Published September 18, 2003 5:46PM (EDT)

Post mortem
Suddenly the president, the vice president and sundry other administration officials are publicly "correcting" certain aspects of the propaganda campaign that drove the United States into war with Iraq. Yet anyone who reads the Washington Post -- which means most of the people in and around the United States government and the national press corps -- should have strongly suspected that false premises underpinned the war. To find the Post's path-breaking stories, however, most of which were reported by Walter Pincus, readers had to thumb their way back to Page A20 or deeper.

The Post editors buried nearly all of the scoops by Pincus (and his colleagues Dana Priest, Dana Milbank, Barton Gellman and Karen DeYoung) until after the president declared victory. Why did a leading newspaper (often wrongly described as "liberal") behave so timorously?

"The Post was scared," according to Pincus, interviewed by Ari Berman for this excellent Nation story about the paper's Iraq coverage. "I believe papers ought to crusade when we're on to something." As Pincus wisely observes, the increasing difficulties in Iraq have emboldened journalists and editors. "This is a country in which it doesn't matter what you say if you succeed. But if you fail, people go back and look at why." The changing political atmosphere has enabled Pincus and others to speak up about pre-war journalistic cowardice, including Christiane Amanpour (as I note in this column for the Guardian).

This hectic life, including hurricanes
Isabel's arrival is likely to delay my scheduled departure for California. I'll do my best to file from the road while signing copies of "Big Lies" and appearing on TV and radio in various locations, but please excuse any gaps in this journal.

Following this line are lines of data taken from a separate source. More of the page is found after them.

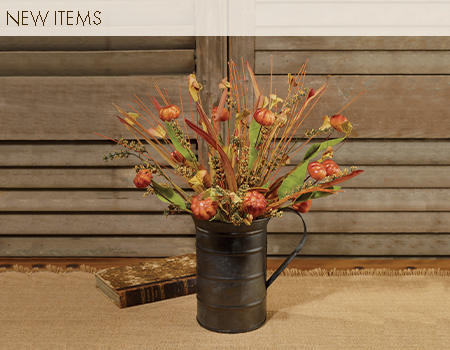 Where is `wooden counter top`? This screenshot has width=450, height=350. wooden counter top is located at coordinates (322, 263). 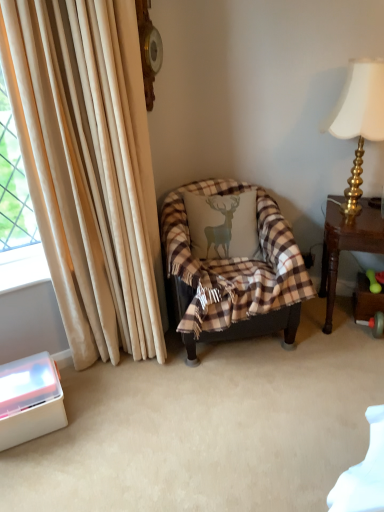 Question: From a real-world perspective, is white plastic container at lower left positioned under plaid fabric chair at center based on gravity?

Choices:
 (A) no
 (B) yes

Answer: (B)

Question: Is white plastic container at lower left oriented towards plaid fabric chair at center?

Choices:
 (A) yes
 (B) no

Answer: (B)

Question: From the image's perspective, is white plastic container at lower left beneath plaid fabric chair at center?

Choices:
 (A) no
 (B) yes

Answer: (B)

Question: Is the position of white plastic container at lower left more distant than that of plaid fabric chair at center?

Choices:
 (A) no
 (B) yes

Answer: (A)

Question: Does white plastic container at lower left have a lesser height compared to plaid fabric chair at center?

Choices:
 (A) yes
 (B) no

Answer: (A)

Question: Considering their positions, is plaid fabric pillow with deer design at center located in front of or behind beige velvet curtain at left?

Choices:
 (A) front
 (B) behind

Answer: (B)

Question: Looking at the image, does plaid fabric pillow with deer design at center seem bigger or smaller compared to beige velvet curtain at left?

Choices:
 (A) big
 (B) small

Answer: (B)

Question: Looking at their shapes, would you say plaid fabric pillow with deer design at center is wider or thinner than beige velvet curtain at left?

Choices:
 (A) thin
 (B) wide

Answer: (A)

Question: From a real-world perspective, is plaid fabric pillow with deer design at center above or below beige velvet curtain at left?

Choices:
 (A) below
 (B) above

Answer: (A)

Question: In the image, is white plastic container at lower left on the left side or the right side of brown wooden table at right?

Choices:
 (A) right
 (B) left

Answer: (B)

Question: From their relative heights in the image, would you say white plastic container at lower left is taller or shorter than brown wooden table at right?

Choices:
 (A) tall
 (B) short

Answer: (B)

Question: Is point pos(56,397) closer or farther from the camera than point pos(322,269)?

Choices:
 (A) farther
 (B) closer

Answer: (B)

Question: Is white plastic container at lower left bigger or smaller than brown wooden table at right?

Choices:
 (A) small
 (B) big

Answer: (A)

Question: From the image's perspective, is plaid fabric pillow with deer design at center above or below plaid fabric chair at center?

Choices:
 (A) below
 (B) above

Answer: (B)

Question: Considering the positions of plaid fabric pillow with deer design at center and plaid fabric chair at center in the image, is plaid fabric pillow with deer design at center taller or shorter than plaid fabric chair at center?

Choices:
 (A) short
 (B) tall

Answer: (A) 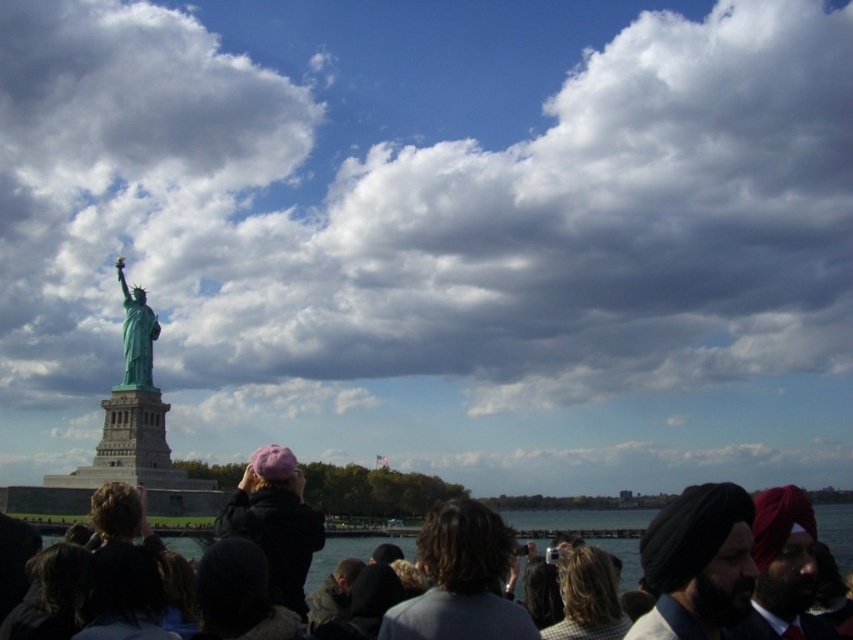 You are a photographer trying to capture the Statue of Liberty. You notice the cloudy sky at upper center and the green patina statue at center. Based on their positions, which object would appear closer to the camera in your photo?

The cloudy sky at upper center would appear closer to the camera because the green patina statue at center is behind it, meaning the statue is farther away.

If somehow I do get to California on schedule tomorrow, I plan to be at the Salon party in San Francisco on Friday evening. Then on Saturday at 7:30 p.m. I will be at Cody's Books in Berkeley, and on Monday at 7 p.m. I will be at Book Passage in Corte Madera. Media appearances over the next few days will include "Sunday Salon" on KPFA-FM at 10 a.m.; "Mornings on 2," KTVU-TV at 8:30 a.m. on Monday; and "The Bernie Ward Show," Monday night from 11 p.m. to midnight on KGO AM.

Correction
An astute reader has pointed out that former deputy independent counsel John Bates was not among the authors of the Starr Report, as I stated incorrectly last Monday. I regret the error.